In this 2018 photo, then-MacKenzie Bezos arrives at the Vanity Fair Oscar Party in Beverly Hills, California. (Photo by Evan Agostini/Invision/AP, File)

In this 2018 photo, then-MacKenzie Bezos arrives at the Vanity Fair Oscar Party in Beverly Hills, California. (Photo by Evan Agostini/Invision/AP, File)

MacKenzie Scott says she has given $4.1 billion to charity

She targeted communities that were high in food insecurity, racial inequity and poverty rates.

Associated Press

SEATTLE — MacKenzie Scott, philanthropist, author and former wife of Amazon founder Jeff Bezos, has announced that she has given away $4.1 billion in the past four months to hundreds of organizations as part of a giving pledge she announced last year.

Scott announced her pandemic-era philanthropy in a Medium post Tuesday, The Seattle Times reported.
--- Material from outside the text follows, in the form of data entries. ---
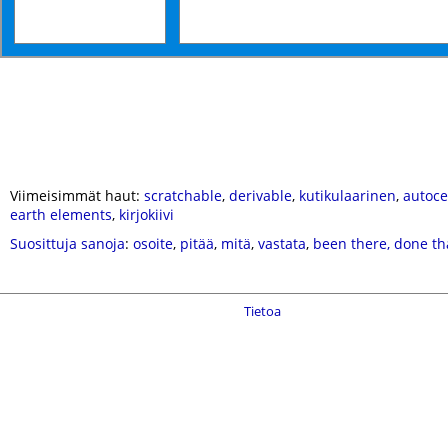
Viimeisimmät haut:
scratchable
,
derivable
,
kutikulaarinen
,
autoce
earth elements
,
kirjokiivi
Suosittuja sanoja
:
osoite
,
pitää
,
mitä
,
vastata
,
been there, done th
Tietoa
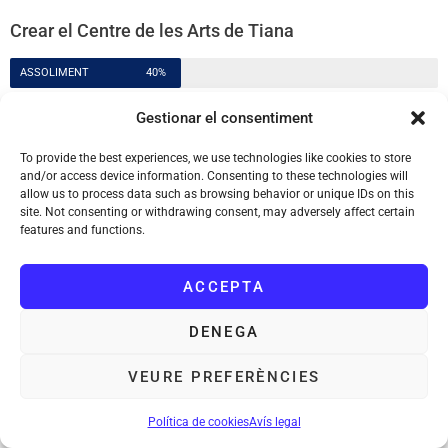
Crear el Centre de les Arts de Tiana
ASSOLIMENT
40%
Gestionar el consentiment
26. Acabar les obres de rehabilitació dels centres culturals
de Tiana. Convertir Can Riera, la sala d’exposicions i la sala
To provide the best experiences, we use technologies like cookies to store
Sant Jordi en espais culturals polivalents.
and/or access device information. Consenting to these technologies will
allow us to process data such as browsing behavior or unique IDs on this
site. Not consenting or withdrawing consent, may adversely affect certain
27. Promoure un Centre de les Arts de Tiana, ampliant
features and functions.
l’Escola de Música i Dansa a noves disciplines com la
pintura, la fotografia o el circ.
ACCEPTA
28. Dotar la Sala Albéniz de l’equipament necessari per
DENEGA
convertir-la en un teatre municipal adaptat a les necessitats
escèniques. Substituir la teulada de fibrociment de la Sala
VEURE PREFERÈNCIES
Albéniz per plaques solars, en el marc del Pla nacional per a
l’erradicació de l’amiant a Catalunya 2023-2032.
Política de cookies
Avís legal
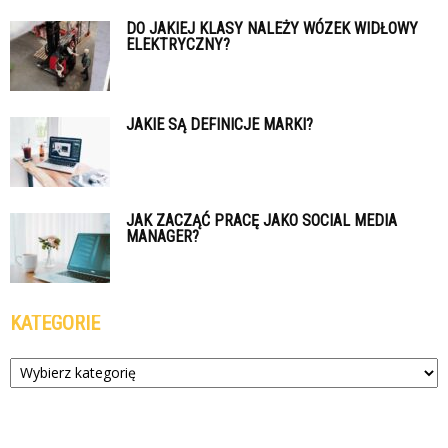
DO JAKIEJ KLASY NALEŻY WÓZEK WIDŁOWY
ELEKTRYCZNY?
JAKIE SĄ DEFINICJE MARKI?
JAK ZACZĄĆ PRACĘ JAKO SOCIAL MEDIA
MANAGER?
KATEGORIE
Kategorie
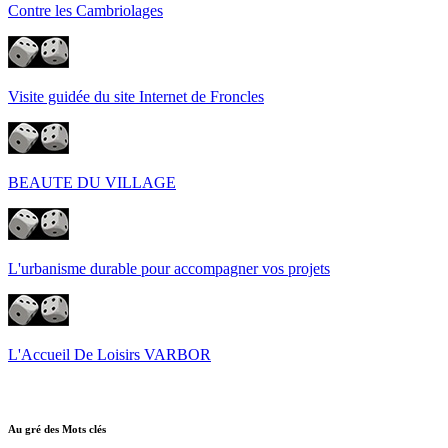
Contre les Cambriolages
Visite guidée du site Internet de Froncles
BEAUTE DU VILLAGE
L'urbanisme durable pour accompagner vos projets
L'Accueil De Loisirs VARBOR
Au gré des Mots clés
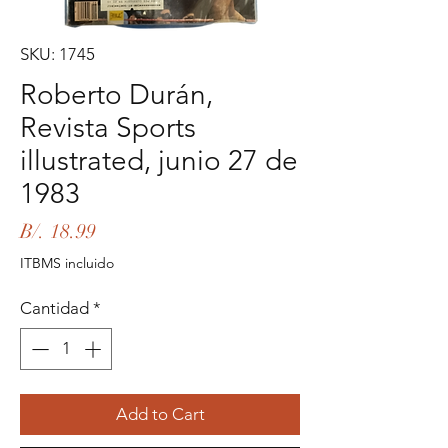
SKU: 1745
Roberto Durán,
Revista Sports
illustrated, junio 27 de
1983
Precio
B/. 18.99
ITBMS incluido
Cantidad
*
Add to Cart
She described the coronavirus pandemic as “a wrecking ball in the lives of Americans already struggling,” and noted is has been worse for women, people of color and those living in poverty.

“Meanwhile,” she wrote, “it has substantially increased the wealth of billionaires.”

After donating $1.68 billion to 116 nonprofits, universities, community development groups and legal organizations last July, Scott asked a team of advisers to help her “accelerate” her 2020 giving with immediate help to those financially gutted by the pandemic.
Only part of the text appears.